(Items from a data source)
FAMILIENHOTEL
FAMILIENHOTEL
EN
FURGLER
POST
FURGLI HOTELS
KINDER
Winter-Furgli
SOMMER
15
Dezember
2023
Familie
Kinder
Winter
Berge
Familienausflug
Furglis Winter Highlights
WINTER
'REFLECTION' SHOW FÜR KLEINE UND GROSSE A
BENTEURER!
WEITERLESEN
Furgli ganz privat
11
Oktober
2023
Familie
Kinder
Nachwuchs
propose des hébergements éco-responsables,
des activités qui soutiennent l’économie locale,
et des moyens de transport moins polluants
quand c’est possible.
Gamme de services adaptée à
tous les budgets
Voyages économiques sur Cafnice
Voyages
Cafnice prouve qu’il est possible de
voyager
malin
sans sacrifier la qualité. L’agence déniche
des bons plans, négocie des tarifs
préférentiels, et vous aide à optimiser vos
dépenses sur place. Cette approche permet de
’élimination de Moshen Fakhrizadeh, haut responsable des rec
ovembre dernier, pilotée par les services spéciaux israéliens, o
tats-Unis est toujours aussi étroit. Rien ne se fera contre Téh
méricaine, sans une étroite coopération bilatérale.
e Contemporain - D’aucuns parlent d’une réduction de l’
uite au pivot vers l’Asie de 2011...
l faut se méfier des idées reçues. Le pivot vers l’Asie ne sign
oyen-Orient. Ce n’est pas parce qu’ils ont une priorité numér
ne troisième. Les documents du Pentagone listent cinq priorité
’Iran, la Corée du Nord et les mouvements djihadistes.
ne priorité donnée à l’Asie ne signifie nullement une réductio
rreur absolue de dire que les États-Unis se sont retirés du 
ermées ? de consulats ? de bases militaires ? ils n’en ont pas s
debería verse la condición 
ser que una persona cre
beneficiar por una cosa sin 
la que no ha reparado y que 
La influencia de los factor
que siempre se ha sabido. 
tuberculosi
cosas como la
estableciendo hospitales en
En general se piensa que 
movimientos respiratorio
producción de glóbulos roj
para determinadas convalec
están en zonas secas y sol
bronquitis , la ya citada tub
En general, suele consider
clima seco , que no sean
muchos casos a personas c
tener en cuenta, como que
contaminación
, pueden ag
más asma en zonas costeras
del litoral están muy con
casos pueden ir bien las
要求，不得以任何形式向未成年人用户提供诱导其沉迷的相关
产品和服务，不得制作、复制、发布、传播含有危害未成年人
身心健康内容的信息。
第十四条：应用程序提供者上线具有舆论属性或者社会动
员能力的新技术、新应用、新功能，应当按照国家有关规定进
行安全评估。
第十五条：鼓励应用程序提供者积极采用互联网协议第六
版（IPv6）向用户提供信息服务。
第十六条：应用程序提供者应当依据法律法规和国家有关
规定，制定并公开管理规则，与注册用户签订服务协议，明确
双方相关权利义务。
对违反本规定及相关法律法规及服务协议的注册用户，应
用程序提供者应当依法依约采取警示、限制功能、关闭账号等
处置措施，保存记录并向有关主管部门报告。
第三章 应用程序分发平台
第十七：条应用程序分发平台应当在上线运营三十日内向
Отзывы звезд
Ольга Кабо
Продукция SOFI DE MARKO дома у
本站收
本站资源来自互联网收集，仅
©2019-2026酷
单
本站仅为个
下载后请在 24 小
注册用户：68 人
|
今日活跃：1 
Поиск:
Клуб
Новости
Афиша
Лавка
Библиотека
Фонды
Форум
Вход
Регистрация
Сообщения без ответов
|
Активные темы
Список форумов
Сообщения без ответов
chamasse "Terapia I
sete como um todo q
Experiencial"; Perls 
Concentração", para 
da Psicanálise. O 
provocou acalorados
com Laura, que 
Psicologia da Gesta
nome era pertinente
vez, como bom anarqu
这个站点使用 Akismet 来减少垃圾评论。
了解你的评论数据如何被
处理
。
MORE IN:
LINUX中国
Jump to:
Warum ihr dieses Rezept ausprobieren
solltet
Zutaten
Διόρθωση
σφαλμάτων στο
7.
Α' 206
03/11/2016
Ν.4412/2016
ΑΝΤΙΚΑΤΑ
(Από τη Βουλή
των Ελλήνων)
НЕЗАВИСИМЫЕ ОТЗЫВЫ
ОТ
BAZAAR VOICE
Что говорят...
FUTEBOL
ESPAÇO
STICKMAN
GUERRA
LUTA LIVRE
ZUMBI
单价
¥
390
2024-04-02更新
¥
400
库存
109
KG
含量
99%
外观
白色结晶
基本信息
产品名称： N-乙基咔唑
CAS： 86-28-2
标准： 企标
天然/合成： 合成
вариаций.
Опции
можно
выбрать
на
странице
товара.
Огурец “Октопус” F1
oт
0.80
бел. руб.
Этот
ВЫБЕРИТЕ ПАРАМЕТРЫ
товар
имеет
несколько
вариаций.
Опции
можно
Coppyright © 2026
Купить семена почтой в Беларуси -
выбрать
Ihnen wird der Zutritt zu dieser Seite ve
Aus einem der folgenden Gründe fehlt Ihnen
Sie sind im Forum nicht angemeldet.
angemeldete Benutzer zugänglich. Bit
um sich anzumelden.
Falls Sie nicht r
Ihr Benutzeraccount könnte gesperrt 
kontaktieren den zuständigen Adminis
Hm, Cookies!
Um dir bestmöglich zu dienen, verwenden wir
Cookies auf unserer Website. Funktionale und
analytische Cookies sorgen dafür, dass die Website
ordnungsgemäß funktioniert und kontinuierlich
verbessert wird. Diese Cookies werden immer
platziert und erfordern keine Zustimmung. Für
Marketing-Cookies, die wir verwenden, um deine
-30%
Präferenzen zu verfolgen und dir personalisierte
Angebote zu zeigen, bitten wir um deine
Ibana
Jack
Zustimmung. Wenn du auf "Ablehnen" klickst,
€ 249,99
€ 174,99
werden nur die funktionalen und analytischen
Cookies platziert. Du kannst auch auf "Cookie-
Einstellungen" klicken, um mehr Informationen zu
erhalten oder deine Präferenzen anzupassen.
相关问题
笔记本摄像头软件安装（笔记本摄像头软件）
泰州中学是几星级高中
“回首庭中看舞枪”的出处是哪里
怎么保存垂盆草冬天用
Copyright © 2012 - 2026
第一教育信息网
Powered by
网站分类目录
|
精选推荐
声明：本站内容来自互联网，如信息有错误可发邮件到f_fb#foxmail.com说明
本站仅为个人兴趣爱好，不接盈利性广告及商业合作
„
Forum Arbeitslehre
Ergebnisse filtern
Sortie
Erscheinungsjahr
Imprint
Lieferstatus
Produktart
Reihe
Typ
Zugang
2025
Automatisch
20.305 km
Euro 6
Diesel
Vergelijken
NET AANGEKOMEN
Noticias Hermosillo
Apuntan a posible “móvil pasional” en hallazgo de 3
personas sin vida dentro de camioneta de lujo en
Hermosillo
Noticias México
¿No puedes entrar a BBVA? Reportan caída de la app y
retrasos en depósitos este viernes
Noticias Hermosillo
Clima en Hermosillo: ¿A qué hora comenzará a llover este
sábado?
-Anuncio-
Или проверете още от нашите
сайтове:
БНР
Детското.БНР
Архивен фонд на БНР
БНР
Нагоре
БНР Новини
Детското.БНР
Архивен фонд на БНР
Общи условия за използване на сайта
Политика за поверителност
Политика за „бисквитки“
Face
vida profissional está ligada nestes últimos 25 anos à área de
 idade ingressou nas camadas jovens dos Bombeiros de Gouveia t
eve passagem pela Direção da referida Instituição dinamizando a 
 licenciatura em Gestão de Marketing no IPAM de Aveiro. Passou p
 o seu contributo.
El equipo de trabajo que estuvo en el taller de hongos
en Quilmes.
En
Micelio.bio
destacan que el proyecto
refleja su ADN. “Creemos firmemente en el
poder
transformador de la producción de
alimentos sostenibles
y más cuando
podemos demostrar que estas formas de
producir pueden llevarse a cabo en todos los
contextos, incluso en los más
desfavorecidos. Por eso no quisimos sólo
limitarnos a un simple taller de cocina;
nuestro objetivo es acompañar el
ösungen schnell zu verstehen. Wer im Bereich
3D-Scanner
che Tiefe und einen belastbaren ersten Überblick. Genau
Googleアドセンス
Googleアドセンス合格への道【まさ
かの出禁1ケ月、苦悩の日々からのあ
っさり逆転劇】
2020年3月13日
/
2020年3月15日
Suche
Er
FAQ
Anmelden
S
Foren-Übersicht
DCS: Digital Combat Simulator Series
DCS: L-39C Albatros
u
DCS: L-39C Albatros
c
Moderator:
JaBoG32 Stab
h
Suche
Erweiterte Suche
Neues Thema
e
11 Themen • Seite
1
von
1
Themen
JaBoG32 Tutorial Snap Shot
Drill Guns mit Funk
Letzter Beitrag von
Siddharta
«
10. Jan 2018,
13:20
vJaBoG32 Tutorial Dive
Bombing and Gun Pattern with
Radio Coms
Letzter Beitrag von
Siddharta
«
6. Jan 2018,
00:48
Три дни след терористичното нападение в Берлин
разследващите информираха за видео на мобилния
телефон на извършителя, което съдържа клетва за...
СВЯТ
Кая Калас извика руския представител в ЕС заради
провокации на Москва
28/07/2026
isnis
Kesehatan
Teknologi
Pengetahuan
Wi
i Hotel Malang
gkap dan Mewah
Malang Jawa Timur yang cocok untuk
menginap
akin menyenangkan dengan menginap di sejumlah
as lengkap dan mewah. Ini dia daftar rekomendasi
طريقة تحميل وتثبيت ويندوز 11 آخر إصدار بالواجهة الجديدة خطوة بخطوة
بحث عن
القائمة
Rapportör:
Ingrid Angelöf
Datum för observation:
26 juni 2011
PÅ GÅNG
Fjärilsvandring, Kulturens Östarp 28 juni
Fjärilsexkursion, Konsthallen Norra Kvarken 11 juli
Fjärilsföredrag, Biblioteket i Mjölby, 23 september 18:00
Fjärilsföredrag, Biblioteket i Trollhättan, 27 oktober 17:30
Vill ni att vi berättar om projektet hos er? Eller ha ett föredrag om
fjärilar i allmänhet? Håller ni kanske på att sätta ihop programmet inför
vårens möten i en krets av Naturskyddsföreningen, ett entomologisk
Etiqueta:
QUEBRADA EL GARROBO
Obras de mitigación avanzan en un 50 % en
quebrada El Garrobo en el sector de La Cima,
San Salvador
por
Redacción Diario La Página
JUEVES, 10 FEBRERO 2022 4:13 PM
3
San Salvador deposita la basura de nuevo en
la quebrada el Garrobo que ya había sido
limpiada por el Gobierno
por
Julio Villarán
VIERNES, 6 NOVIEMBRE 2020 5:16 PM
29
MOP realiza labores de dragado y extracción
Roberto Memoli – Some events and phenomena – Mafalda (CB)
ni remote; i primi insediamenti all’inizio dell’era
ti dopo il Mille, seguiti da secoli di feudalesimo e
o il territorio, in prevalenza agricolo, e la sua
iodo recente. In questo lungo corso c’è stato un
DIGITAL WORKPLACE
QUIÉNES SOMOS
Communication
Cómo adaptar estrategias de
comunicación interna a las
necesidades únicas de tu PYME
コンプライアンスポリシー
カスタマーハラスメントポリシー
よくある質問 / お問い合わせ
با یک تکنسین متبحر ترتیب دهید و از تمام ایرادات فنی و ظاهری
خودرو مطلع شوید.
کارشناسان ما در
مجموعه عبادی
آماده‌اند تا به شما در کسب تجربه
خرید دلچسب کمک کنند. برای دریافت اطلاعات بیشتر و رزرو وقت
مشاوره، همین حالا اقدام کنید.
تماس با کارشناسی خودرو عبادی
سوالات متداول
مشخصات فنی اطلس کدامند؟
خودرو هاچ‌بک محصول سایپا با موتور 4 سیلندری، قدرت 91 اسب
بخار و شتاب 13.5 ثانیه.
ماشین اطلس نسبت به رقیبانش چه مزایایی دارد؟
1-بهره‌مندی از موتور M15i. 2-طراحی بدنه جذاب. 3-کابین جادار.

* **Assignment**: Which lines run from the one holding "کارشناسان ما در" through the one holding "مشخصات فنی اطلس کدامند؟" in the records above? Repeat them exactly, both included, and nothing more.

* **Exercise solution**:
کارشناسان ما در
مجموعه عبادی
آماده‌اند تا به شما در کسب تجربه
خرید دلچسب کمک کنند. برای دریافت اطلاعات بیشتر و رزرو وقت
مشاوره، همین حالا اقدام کنید.
تماس با کارشناسی خودرو عبادی
سوالات متداول
مشخصات فنی اطلس کدامند؟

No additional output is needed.